DAILY DIARY
Boockvar's Economy Watch
- "One last thing." -- Lt. Columbo
Here is a good summry of this week's macroeconomic events from Peter Boockvar at The Lindsey Group:
Positives
- One side finally decides to negotiate and the other lessens its demands. Tbill yields out to 6 weeks of maturities off their intraweek highs but still remain well off their lows as money markets flee.
- If you do like QE, Janet Yellen is your next Chairwoman.
- With the average 30 yr mortgage rate falling to 4.42% from 4.49%, refi apps rise 2.5%, up for 4th straight week to a two month high.
- Japanese machinery orders in August rise 5.4% m/o/m, more than twice expectations. September consumer confidence in Japan rises to 4 month high.

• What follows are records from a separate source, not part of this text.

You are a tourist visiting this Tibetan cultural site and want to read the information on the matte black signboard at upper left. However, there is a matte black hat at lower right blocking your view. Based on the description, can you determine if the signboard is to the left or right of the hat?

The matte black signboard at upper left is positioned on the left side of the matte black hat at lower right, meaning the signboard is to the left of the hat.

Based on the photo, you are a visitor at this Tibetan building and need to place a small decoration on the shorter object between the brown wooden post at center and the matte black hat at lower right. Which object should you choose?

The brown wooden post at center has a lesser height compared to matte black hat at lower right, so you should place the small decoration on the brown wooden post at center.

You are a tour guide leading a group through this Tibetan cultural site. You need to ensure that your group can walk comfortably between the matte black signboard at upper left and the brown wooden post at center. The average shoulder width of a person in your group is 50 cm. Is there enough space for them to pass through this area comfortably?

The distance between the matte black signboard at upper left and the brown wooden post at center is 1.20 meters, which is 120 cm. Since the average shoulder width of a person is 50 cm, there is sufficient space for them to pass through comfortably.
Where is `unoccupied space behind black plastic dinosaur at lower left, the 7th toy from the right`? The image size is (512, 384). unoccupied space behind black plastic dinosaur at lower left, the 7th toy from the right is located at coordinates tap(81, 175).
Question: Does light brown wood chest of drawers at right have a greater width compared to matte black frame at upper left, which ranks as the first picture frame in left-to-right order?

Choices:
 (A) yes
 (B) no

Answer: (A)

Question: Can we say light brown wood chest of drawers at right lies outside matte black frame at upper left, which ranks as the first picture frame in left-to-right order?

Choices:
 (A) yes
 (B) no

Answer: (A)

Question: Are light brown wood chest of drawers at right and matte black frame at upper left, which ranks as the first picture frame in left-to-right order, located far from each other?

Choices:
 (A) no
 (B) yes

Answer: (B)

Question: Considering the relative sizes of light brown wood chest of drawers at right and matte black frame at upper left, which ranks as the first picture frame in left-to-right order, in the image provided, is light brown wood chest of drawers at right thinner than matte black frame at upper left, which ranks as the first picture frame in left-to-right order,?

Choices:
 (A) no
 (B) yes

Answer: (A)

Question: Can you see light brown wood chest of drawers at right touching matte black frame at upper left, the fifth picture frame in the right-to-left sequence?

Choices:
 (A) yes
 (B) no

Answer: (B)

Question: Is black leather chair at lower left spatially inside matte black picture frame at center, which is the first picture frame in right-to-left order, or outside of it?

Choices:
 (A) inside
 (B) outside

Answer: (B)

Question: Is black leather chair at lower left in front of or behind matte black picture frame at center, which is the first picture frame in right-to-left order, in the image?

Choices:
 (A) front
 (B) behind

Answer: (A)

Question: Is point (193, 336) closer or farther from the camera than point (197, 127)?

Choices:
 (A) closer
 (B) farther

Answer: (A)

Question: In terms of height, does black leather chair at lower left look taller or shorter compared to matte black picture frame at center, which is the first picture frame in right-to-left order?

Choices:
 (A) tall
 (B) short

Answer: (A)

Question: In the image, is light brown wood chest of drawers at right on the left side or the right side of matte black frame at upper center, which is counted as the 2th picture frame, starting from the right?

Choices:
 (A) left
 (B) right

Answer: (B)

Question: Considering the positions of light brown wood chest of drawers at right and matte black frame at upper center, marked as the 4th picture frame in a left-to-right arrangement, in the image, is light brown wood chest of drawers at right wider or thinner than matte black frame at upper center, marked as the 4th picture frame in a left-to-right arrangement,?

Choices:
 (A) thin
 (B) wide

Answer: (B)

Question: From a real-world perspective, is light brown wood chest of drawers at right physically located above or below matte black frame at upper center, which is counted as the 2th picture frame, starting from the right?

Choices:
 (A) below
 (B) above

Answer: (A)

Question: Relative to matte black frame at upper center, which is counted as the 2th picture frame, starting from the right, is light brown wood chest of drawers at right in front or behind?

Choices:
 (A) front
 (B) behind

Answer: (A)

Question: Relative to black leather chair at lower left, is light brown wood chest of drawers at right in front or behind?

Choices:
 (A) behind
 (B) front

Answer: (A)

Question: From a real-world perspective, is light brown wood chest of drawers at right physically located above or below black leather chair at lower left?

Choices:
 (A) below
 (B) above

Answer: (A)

- Greece expects to exit 6 years of contraction in 2014 with expected growth of .6% and they report a primary surplus year to date. Athens market up 4% on week.
- German investor confidence in the EU as measured by Sentix falls to 6.1 from 6.5 but is positive for the 2nd straight month for the 1st time since the summer of 2011.

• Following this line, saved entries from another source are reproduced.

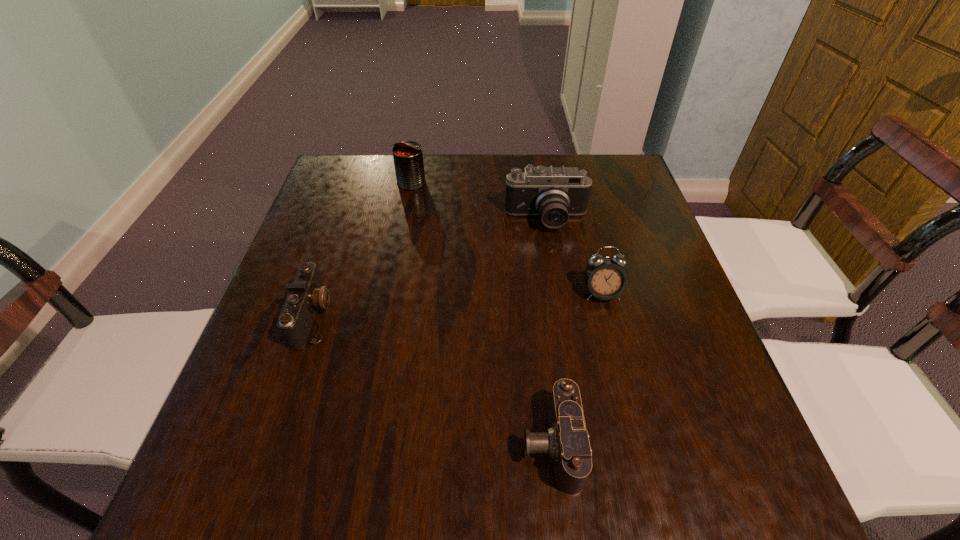 I want to click on free space between the alarm clock and the nearest object, so click(x=576, y=368).

Identify the location of free space between the farthest object and the second farthest camera. This screenshot has height=540, width=960. (363, 249).

Locate an element on the screen. vacant space that's between the nearest object and the alarm clock is located at coordinates (576, 368).

I want to click on free space between the can and the alarm clock, so click(x=507, y=238).

Identify the location of free space between the farthest object and the second farthest object. The height and width of the screenshot is (540, 960). (479, 201).

Choose which object is the fourth nearest neighbor to the second nearest camera. Please provide its 2D coordinates. Your answer should be formatted as a tuple, i.e. [(x, y)], where the tuple contains the x and y coordinates of a point satisfying the conditions above.

[(605, 278)]

Choose which object is the nearest neighbor to the nearest camera. Please provide its 2D coordinates. Your answer should be formatted as a tuple, i.e. [(x, y)], where the tuple contains the x and y coordinates of a point satisfying the conditions above.

[(605, 278)]

Find the location of a particular element. camera that is the closest to the nearest camera is located at coordinates (307, 293).

You are a GUI agent. You are given a task and a screenshot of the screen. Output one action in this format:
    pyautogui.click(x=<x>, y=<y>)
    Task: Click on the camera that stands as the third closest to the alarm clock
    The width and height of the screenshot is (960, 540).
    Given the screenshot: What is the action you would take?
    pyautogui.click(x=307, y=293)

Where is `vacant area in the image that satisfies the following two spatial constraints: 1. on the face of the third shortest object; 2. on the front-facing side of the leftmost object`? vacant area in the image that satisfies the following two spatial constraints: 1. on the face of the third shortest object; 2. on the front-facing side of the leftmost object is located at coordinates (608, 316).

- German IP in August up 1.4% vs the estimate of up 1% and July revised up to a less negative read. Export orders up 1% in August, in line.
- Canada reports Sept job gains of 11.9k, above the forecast of +10k.
- Indonesia, South Korea and the UK all leave interest rates unchanged as expected. Brazil though hikes by 50bps in their incessant battle with inflation.
Negatives
- The likely deal in DC is just a settled negotiation on negotiating again over the next 6 weeks. Tbill yields maturing November 21st into yr end spike by 4-6 times as money market funds again protect themselves from DC kicking the can into a wall.
- If you don't like QE (me), too bad, Janet Yellen is your next Chairwoman.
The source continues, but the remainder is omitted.